For this exercise, transcribe all the entries exactly as given and omit the images.

EXERCISE DATA:
+ + +

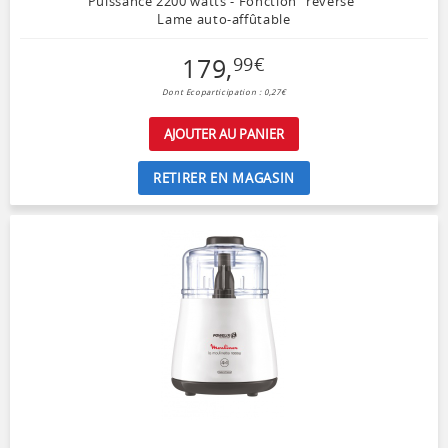
Puissance 2200 watts - Fonction "reverse"
Lame auto-affûtable
179
,
99
€
Dont Ecoparticipation : 0,27€
AJOUTER AU PANIER
RETIRER EN MAGASIN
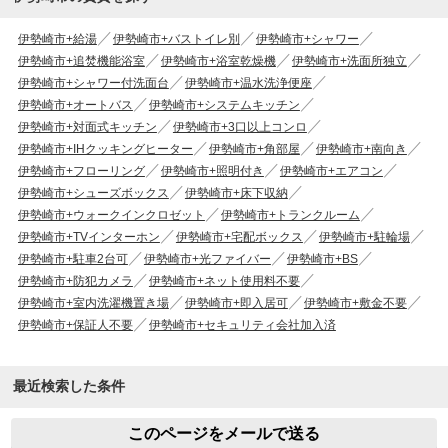
伊勢崎市+給湯
伊勢崎市+バストイレ別
伊勢崎市+シャワー
伊勢崎市+追焚機能浴室
伊勢崎市+浴室乾燥機
伊勢崎市+洗面所独立
伊勢崎市+シャワー付洗面台
伊勢崎市+温水洗浄便座
伊勢崎市+オートバス
伊勢崎市+システムキッチン
伊勢崎市+対面式キッチン
伊勢崎市+3口以上コンロ
伊勢崎市+IHクッキングヒーター
伊勢崎市+角部屋
伊勢崎市+南向き
伊勢崎市+フローリング
伊勢崎市+照明付き
伊勢崎市+エアコン
伊勢崎市+シューズボックス
伊勢崎市+床下収納
伊勢崎市+ウォークインクロゼット
伊勢崎市+トランクルーム
伊勢崎市+TVインターホン
伊勢崎市+宅配ボックス
伊勢崎市+駐輪場
伊勢崎市+駐車2台可
伊勢崎市+光ファイバー
伊勢崎市+BS
伊勢崎市+防犯カメラ
伊勢崎市+ネット使用料不要
伊勢崎市+室内洗濯機置き場
伊勢崎市+即入居可
伊勢崎市+敷金不要
伊勢崎市+保証人不要
伊勢崎市+セキュリティ会社加入済
最近検索した条件
このページをメールで送る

+ + +

ANSWER TO THE PROBLEM:
Puissance 2200 watts - Fonction "reverse"
Lame auto-affûtable
179
,
99
€
Dont Ecoparticipation : 0,27€
AJOUTER AU PANIER
RETIRER EN MAGASIN
伊勢崎市+給湯
伊勢崎市+バストイレ別
伊勢崎市+シャワー
伊勢崎市+追焚機能浴室
伊勢崎市+浴室乾燥機
伊勢崎市+洗面所独立
伊勢崎市+シャワー付洗面台
伊勢崎市+温水洗浄便座
伊勢崎市+オートバス
伊勢崎市+システムキッチン
伊勢崎市+対面式キッチン
伊勢崎市+3口以上コンロ
伊勢崎市+IHクッキングヒーター
伊勢崎市+角部屋
伊勢崎市+南向き
伊勢崎市+フローリング
伊勢崎市+照明付き
伊勢崎市+エアコン
伊勢崎市+シューズボックス
伊勢崎市+床下収納
伊勢崎市+ウォークインクロゼット
伊勢崎市+トランクルーム
伊勢崎市+TVインターホン
伊勢崎市+宅配ボックス
伊勢崎市+駐輪場
伊勢崎市+駐車2台可
伊勢崎市+光ファイバー
伊勢崎市+BS
伊勢崎市+防犯カメラ
伊勢崎市+ネット使用料不要
伊勢崎市+室内洗濯機置き場
伊勢崎市+即入居可
伊勢崎市+敷金不要
伊勢崎市+保証人不要
伊勢崎市+セキュリティ会社加入済
最近検索した条件
このページをメールで送る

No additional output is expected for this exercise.